It looks quadratic to me

Let q=max(x,o1+e1,o2+e2). Then wf->n = q+1. Perhaps it is safer to swap the order of for (j) and for (d). In that case, the time complexity of calling the function once is O(qw+q) where w is the change of the bandwidth. Most of time, w=0. When w>0, the following iterations will be faster. With the current loop, the time complexity can be O(qw+q2) in the worst case, I think.

PS:

WFA keeps diagonals that already reached the end active, and (tries to) update them on every increment of s. Your patch decreases the band whenever this happens, so that only diagonals that haven't reached the end yet are updated.

Almost correct, except that the "whenever" part – my implementation only calls the function when s%64==0 as most of time this function has no effect.

Sorry for the late reply.

I think I understand the situation you are presenting. In the case of the WFA2-lib, it calls the function wavefront_compute_trim_ends() every time a new wavefront is computed.

This should have a similar effect as your wf_stripe_shrink() (?)

For 10bp vs 100kb, WFA2-lib takes 44 sec while the modified miniwfa takes 0.2 sec

But it clearly isn't. So I must have made an implementation mistake here.
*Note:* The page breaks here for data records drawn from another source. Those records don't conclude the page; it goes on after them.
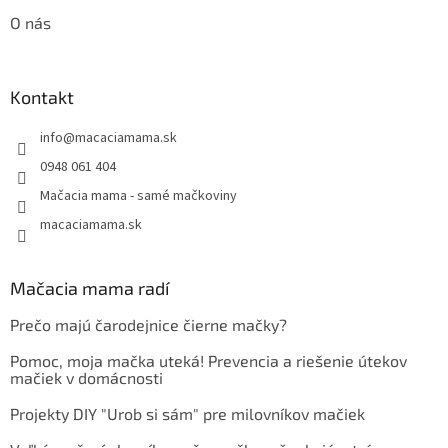
O nás
Kontakt
info
@
macaciamama.sk
0948 061 404
Mačacia mama - samé mačkoviny
macaciamama.sk
Mačacia mama radí
Prečo majú čarodejnice čierne mačky?
Pomoc, moja mačka uteká! Prevencia a riešenie útekov
mačiek v domácnosti
Projekty DIY "Urob si sám" pre milovníkov mačiek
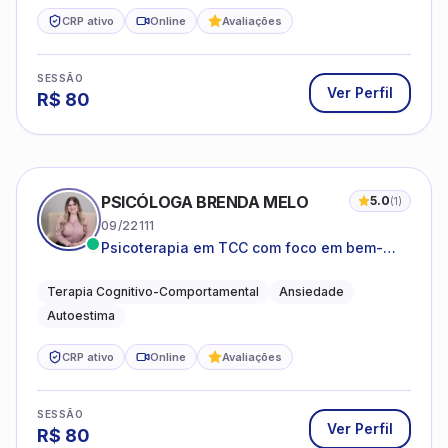
CRP ativo
Online
Avaliações
SESSÃO
Ver Perfil
R$
80
PSICÓLOGA BRENDA MELO
5.0
(
1
)
09/22111
Psicoterapia em TCC com foco em bem-
estar emocional e estratégias práticas para
o cotidiano
Terapia Cognitivo-Comportamental
Ansiedade
Autoestima
CRP ativo
Online
Avaliações
SESSÃO
Ver Perfil
R$
80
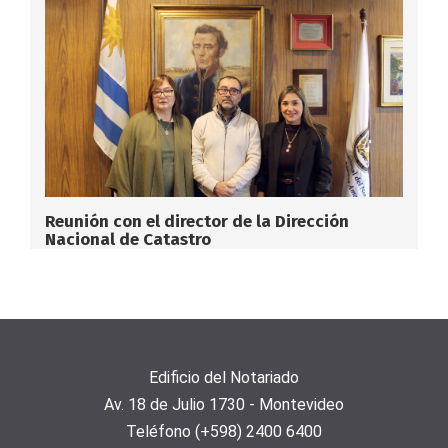
Reunión con el director de la Dirección
Nacional de Catastro
Edificio del Notariado
Av. 18 de Julio 1730 - Montevideo
Teléfono (+598) 2400 6400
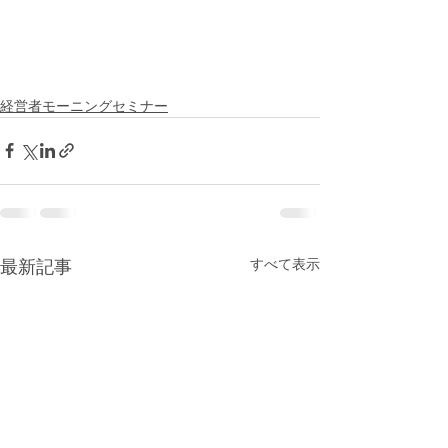
経営者モーニングセミナー
すべて表示
最新記事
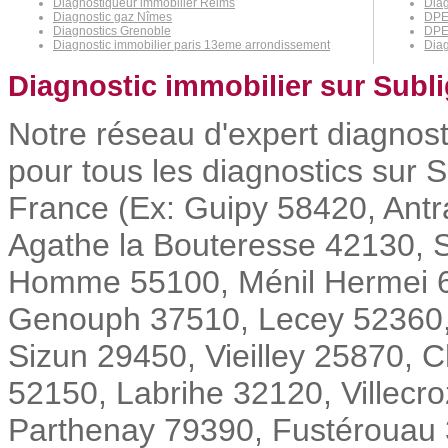
Diagnostiqueur immobilier Reims
Diag
Diagnostic gaz Nîmes
DPE 
Diagnostics Grenoble
DPE 
Diagnostic immobilier paris 13eme arrondissement
Diag
Diagnostic immobilier sur Subli
Notre réseau d'expert diagnost
pour tous les diagnostics sur S
France (Ex: Guipy 58420, Ant
Agathe la Bouteresse 42130, S
Homme 55100, Ménil Hermei 6
Genouph 37510, Lecey 52360, 
Sizun 29450, Vieilley 25870,
52150, Labrihe 32120, Villec
Parthenay 79390, Fustérouau 32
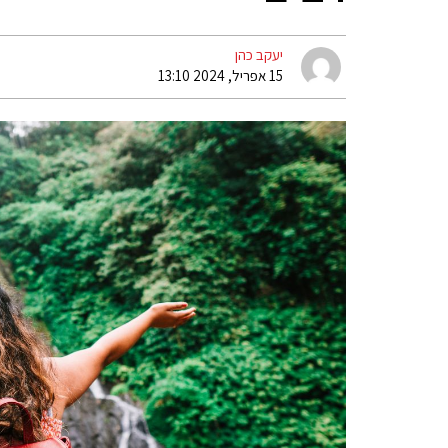
יעקב כהן
15 אפריל, 2024 13:10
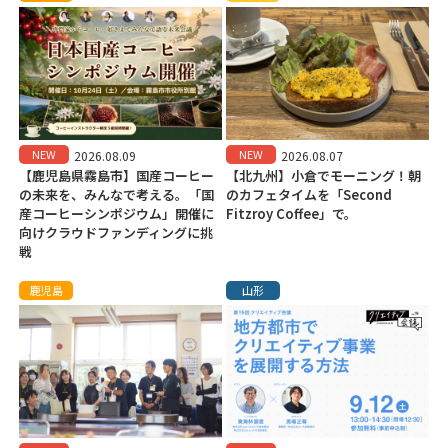
NEW
NEW
2026.08.09
2026.08.07
【鹿児島県霧島市】国産コーヒー
【北九州】小倉でモーニング！朝
の未来を、みんなで考える。「国
のカフェタイムを「Second
産コーヒーシンポジウム」開催に
Fitzroy Coffee」で。
向けクラウドファンディングに挑
戦
鹿児島
山形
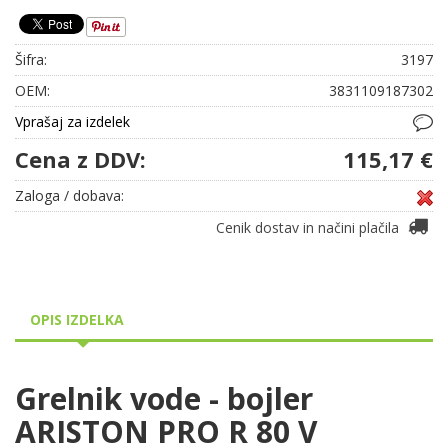
Šifra:
3197
OEM:
3831109187302
Vprašaj za izdelek
Cena z DDV:
115,17 €
Zaloga / dobava:
Cenik dostav in načini plačila
OPIS IZDELKA
Grelnik vode - bojler
ARISTON PRO R 80 V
mainly because WFA doesn't have an advantage on such examples

Right. In some extreme corner cases, like this one, the WFA doesn't have the upper-hand.

the modified miniwfa takes 0.2 sec. ksw2 only takes 0.01s

Although the time measurement is too small to make an assessment, this case invites to make a fine profile of this case and see what is going on.

I'm leaving this open until I can address this case.
Thanks for the feedback.